XII stazione |
Dal Vangelo secondo Giovanni 19,28-30
Gesù, sapendo che ormai tutto era compiuto, affinché si compisse la Scrittura, disse: "Ho sete".
Vi era lì un vaso pieno di aceto; posero perciò una spugna, imbevuta di aceto, in cima a una canna e gliela accostarono alla bocca.
Dopo aver preso l'aceto, Gesù disse: "È compiuto!".
E, chinato il capo, consegnò lo spirito.
Quando la morte giunge dopo una dolorosa malattia, si usa dire con sollievo: "Ha finito di soffrire".

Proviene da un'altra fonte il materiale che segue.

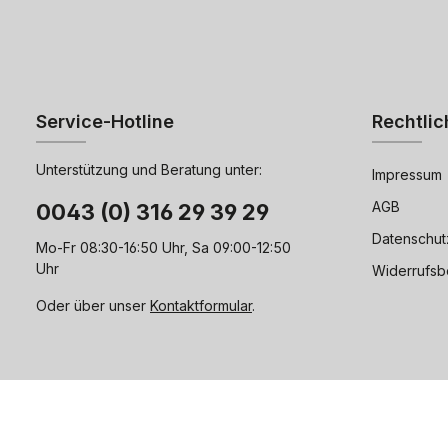
Service-Hotline
Rechtlic
Unterstützung und Beratung unter:
Impressum
AGB
0043 (0) 316 29 39 29
Datenschut
Mo-Fr 08:30-16:50 Uhr, Sa 09:00-12:50
Uhr
Widerrufsb
Oder über unser
Kontaktformular
.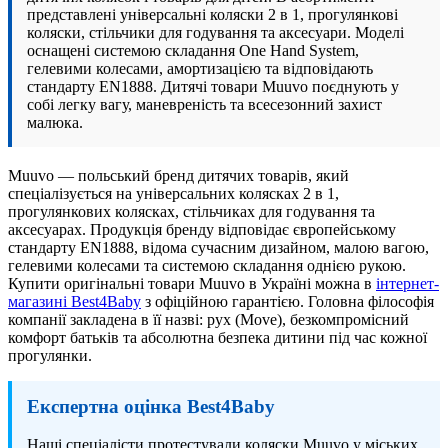
представлені універсальні коляски 2 в 1, прогулянкові
коляски, стільчики для годування та аксесуари. Моделі
оснащені системою складання One Hand System,
гелевими колесами, амортизацією та відповідають
стандарту EN1888. Дитячі товари Muuvo поєднують у
собі легку вагу, маневреність та всесезонний захист
малюка.
Muuvo — польський бренд дитячих товарів, який
спеціалізується на універсальних колясках 2 в 1,
прогулянкових колясках, стільчиках для годування та
аксесуарах. Продукція бренду відповідає європейському
стандарту EN1888, відома сучасним дизайном, малою вагою,
гелевими колесами та системою складання однією рукою.
Купити оригінальні товари Muuvo в Україні можна в
інтернет-
магазині Best4Baby
з офіційною гарантією. Головна філософія
компанії закладена в її назві: рух (Move), безкомпромісний
комфорт батьків та абсолютна безпека дитини під час кожної
прогулянки.
Експертна оцінка Best4Baby
Наші спеціалісти протестували коляски Muuvo у міських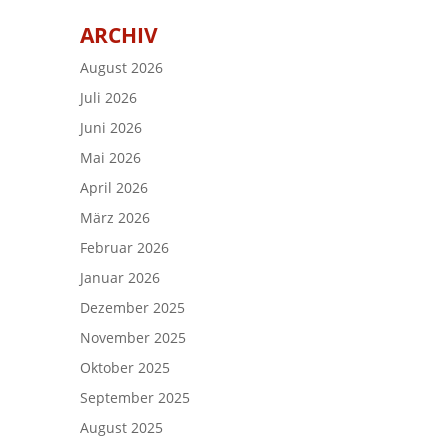
ARCHIV
August 2026
Juli 2026
Juni 2026
Mai 2026
April 2026
März 2026
Februar 2026
Januar 2026
Dezember 2025
November 2025
Oktober 2025
September 2025
August 2025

In certo senso, queste parole valgono anche per Gesù.
Sono però parole troppo limitate e superficiali, di fronte alla morte di qualsiasi uomo e ben di più di fronte alla morte di quell'uomo che è il Figlio di Dio.
Infatti, quando Gesù muore, il velo del tempio di Gerusalemme si squarcia in due e accadono altri segni, che fanno esclamare al centurione romano che stava di guardia alla croce: "Davvero costui era Figlio di Dio!" ( Mt 27,51-54 ).

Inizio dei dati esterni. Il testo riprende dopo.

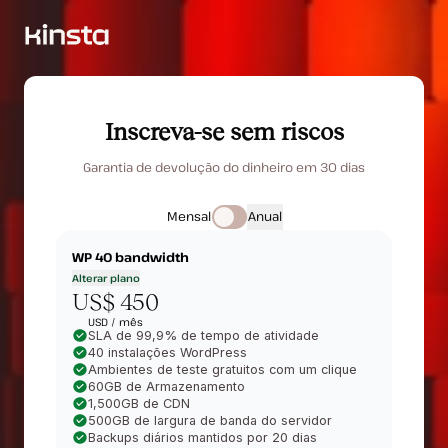
Inscreva-se sem riscos
Garantia de devolução do dinheiro em 30 dias
Mensal
Anual
WP 40
bandwidth
Alterar plano
US$ 450
USD /
mês
SLA de 99,9% de tempo de atividade
40 instalações WordPress
Ambientes de teste gratuitos com um clique
60GB de Armazenamento
1,500GB de CDN
500GB de largura de banda do servidor
Backups diários mantidos por 20 dias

In realtà, nulla è così oscuro e misterioso come la morte del Figlio di Dio, che insieme a Dio Padre è la sorgente e la pienezza della vita.
Ma nulla è anche così luminoso, perché qui risplende la gloria di Dio, la gloria dell'Amore onnipotente e misericordioso.
Di fronte alla morte di Gesù la nostra risposta è il silenzio dell'adorazione.
Così ci affidiamo a lui, ci mettiamo nelle sue mani, chiedendogli che niente, nella nostra vita come nella nostra morte, ci possa mai separare da lui ( Rm 8,38-39 ).